Brandon Friedman, a Virginia-based public relations executive, offered his theory on Twitter: "They walked into an ambush, agreed not to talk about it, then Trump went straight to the
Post with his version."
Then it was just a hop, skip and jump to a big headline on the Drudge Report, with its huge worldwide traffic: "Trump Slams Media Elite, Face to Face." As Business Insider politics editor Oliver Darcy aptly put it,
that is "how a lot of America will see this."The result for the president-elect:
He once again was able to use the media as his favorite foil. Having a whipping boy is more important than ever now that the election is over and there is no Democratic opponent to malign at every turn.Yes, there's no proof that the Trump camp tipped the New York Post, but don't forget, this is someone who used to pose as his own spokesman to spread word of his romantic conquests. And the newspeople were largely unable to provide their own version of events because they had agreed to its being off the record. That's supposed to mean that nobody talks about it — a rule that was immediately broken (which also doesn't speak particularly well for them).
Through anonymous leaks, participants agreed with some aspects of the "total disaster" and disagreed with others, but Trump benefited in the end.
He got a lot of attention,
he got to continue bashing the establishment elite, and he evidently put the TV people on notice that if they want access to him as president, they'll need to bow and scrape. Notably, Trump hasn't held a news conference since July.
On Tuesday, shockingly, a new melodrama arose: Trump's planned meeting at the
New York Times was canceled, then restored.
The
Times played it right. Despite a tweet attack from the president-elect, editors refused to go the off-the-record route with Trump, which was his preference, for obvious reasons — because he wanted again to control the story.
With the exception of a brief off-the-record conversation between
Times publisher Arthur Sulzberger and the president-elect, the meeting was fair game for news stories — as it should be.
Off-the-record was a mistake for the TV people, and it would have been a mistake for the
Times. The paper successfully called Trump's bluff. As much as he professes to despise the
Times, he remains in some ways the Queens boy who lusted after Manhattan success and acceptance.
In many ways, Trump can bypass the traditional press — using YouTube or Twitter to take his message to the world without pesky journalistic fact-checking or filtering.
He has masterfully manipulated the media for the past 18 months — bullying reporters, garnering billions in free publicity and portraying journalists as part of the corporate structure that must be brought down so that the people can triumph.
That's a deeply misleading and dangerous picture. In fact, U.S. citizens need an independent press more than ever.
Journalists, and their corporate bosses, shouldn't allow themselves to be used as props in Trump's never-ending theater.
Comment: It would be nice if the media was in fact independent, did worthwhile fact-checking, and most of all if they held themselves accountable. The decline in people's trust in the media isn't because of Donald Trump.
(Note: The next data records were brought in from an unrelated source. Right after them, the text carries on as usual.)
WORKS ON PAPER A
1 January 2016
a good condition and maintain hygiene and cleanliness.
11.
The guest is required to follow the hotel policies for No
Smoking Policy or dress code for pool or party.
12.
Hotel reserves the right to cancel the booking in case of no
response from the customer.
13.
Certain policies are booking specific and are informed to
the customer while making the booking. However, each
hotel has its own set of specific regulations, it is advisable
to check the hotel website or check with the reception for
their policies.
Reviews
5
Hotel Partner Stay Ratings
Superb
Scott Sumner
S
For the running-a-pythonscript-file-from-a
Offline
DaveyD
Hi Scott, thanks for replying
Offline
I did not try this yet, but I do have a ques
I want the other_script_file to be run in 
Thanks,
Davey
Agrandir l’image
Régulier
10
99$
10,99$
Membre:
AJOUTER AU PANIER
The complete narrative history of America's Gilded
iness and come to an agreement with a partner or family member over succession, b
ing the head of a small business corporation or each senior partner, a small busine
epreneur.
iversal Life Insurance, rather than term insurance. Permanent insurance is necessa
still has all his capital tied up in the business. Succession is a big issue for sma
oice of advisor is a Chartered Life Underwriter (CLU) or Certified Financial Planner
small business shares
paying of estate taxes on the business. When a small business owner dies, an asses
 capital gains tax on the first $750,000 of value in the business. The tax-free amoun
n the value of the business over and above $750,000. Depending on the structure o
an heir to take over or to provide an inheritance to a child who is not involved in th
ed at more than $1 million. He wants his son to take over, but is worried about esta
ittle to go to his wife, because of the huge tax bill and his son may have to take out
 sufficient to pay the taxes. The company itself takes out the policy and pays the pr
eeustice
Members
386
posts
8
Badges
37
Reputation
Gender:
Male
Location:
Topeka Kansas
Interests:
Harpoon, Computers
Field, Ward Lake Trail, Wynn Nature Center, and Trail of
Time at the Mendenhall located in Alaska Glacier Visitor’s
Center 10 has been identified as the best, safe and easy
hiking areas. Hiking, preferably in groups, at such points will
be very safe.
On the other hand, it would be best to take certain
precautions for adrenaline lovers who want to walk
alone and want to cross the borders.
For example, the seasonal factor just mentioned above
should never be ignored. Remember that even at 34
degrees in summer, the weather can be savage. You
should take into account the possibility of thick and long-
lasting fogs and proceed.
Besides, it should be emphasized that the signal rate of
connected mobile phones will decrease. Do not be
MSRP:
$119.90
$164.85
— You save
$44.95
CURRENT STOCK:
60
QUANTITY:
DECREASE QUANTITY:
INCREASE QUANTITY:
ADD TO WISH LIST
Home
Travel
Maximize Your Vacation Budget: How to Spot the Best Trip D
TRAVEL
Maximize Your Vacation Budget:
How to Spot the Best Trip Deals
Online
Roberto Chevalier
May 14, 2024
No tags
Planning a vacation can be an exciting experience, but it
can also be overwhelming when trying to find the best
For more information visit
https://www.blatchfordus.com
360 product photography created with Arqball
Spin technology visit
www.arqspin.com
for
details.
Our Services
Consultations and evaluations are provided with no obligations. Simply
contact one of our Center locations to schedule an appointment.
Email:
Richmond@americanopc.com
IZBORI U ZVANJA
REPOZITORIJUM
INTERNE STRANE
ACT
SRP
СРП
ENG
It's because so many news organizations blatantly outed themselves as biased and untrustworthy during the elections. There are plenty of people who have observed this in reporting on foreign policy issues for many years. Now that the issues affect Americans directly, it is much more visible.
Time and time again, the media has shown itself to be irresponsible and untrustworthy. It will take a different a type of examination that many journalists appear to have never learned in order to gain back the public's trust. There are bigger issues at stake than Trump's Hollywood Access moment, which are apparently invisible to elitist apologists. They're so involved in their own bubble, they do not see how their haughty cries of being 'bullied and attacked' fall flat against reality. There's an obvious opportunity for any of the mainstream outlets to begin anew by actually doing some unbiased and truthful reporting. For now and for the foreseeable future, that slot is being filled by RT and Sputnik.